**Task objective**
Starting at the line below holding "Comidas saludables del súper para llevar al" and stopping at the line holding "Brokat to błyszcząca", print every line exactly, both ends included, and leave the rest out.

[[ Extracted data, beginning ]]

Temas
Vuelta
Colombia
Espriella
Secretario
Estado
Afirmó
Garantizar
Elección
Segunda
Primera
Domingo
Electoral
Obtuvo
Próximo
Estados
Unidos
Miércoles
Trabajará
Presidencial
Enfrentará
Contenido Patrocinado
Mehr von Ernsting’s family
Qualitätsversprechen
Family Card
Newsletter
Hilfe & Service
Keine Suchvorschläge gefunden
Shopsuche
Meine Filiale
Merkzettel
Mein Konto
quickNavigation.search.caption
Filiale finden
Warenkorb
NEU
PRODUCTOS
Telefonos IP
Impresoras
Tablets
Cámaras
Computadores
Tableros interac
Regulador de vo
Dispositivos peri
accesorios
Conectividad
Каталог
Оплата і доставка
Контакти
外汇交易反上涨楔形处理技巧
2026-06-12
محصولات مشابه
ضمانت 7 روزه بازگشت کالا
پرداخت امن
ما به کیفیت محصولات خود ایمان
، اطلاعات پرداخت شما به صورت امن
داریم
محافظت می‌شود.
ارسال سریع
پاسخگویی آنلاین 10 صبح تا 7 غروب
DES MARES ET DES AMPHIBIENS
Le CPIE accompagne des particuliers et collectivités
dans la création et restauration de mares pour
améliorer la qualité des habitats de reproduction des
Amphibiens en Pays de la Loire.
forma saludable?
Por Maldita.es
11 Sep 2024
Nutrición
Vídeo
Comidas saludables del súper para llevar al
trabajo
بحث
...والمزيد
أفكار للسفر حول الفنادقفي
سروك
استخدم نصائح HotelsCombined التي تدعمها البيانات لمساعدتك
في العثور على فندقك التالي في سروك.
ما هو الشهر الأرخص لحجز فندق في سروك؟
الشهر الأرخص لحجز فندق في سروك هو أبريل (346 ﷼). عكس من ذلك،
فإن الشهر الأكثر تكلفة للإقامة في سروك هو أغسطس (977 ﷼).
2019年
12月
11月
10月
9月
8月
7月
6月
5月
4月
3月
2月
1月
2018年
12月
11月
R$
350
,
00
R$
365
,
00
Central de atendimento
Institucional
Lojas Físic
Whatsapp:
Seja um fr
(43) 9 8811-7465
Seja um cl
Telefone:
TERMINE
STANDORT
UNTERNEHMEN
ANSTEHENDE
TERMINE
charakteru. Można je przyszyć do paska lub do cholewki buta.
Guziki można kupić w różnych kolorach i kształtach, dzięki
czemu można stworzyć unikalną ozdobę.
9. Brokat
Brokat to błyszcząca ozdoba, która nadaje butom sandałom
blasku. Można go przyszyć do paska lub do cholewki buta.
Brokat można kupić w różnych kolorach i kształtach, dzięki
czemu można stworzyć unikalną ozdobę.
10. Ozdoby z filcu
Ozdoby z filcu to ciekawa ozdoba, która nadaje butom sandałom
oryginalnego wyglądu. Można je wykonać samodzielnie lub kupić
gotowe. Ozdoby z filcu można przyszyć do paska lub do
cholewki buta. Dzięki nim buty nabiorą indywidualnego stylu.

[[ Extracted data, end ]]

**Response to the exercise**
Comidas saludables del súper para llevar al
trabajo
بحث
...والمزيد
أفكار للسفر حول الفنادقفي
سروك
استخدم نصائح HotelsCombined التي تدعمها البيانات لمساعدتك
في العثور على فندقك التالي في سروك.
ما هو الشهر الأرخص لحجز فندق في سروك؟
الشهر الأرخص لحجز فندق في سروك هو أبريل (346 ﷼). عكس من ذلك،
فإن الشهر الأكثر تكلفة للإقامة في سروك هو أغسطس (977 ﷼).
2019年
12月
11月
10月
9月
8月
7月
6月
5月
4月
3月
2月
1月
2018年
12月
11月
R$
350
,
00
R$
365
,
00
Central de atendimento
Institucional
Lojas Físic
Whatsapp:
Seja um fr
(43) 9 8811-7465
Seja um cl
Telefone:
TERMINE
STANDORT
UNTERNEHMEN
ANSTEHENDE
TERMINE
charakteru. Można je przyszyć do paska lub do cholewki buta.
Guziki można kupić w różnych kolorach i kształtach, dzięki
czemu można stworzyć unikalną ozdobę.
9. Brokat
Brokat to błyszcząca ozdoba, która nadaje butom sandałom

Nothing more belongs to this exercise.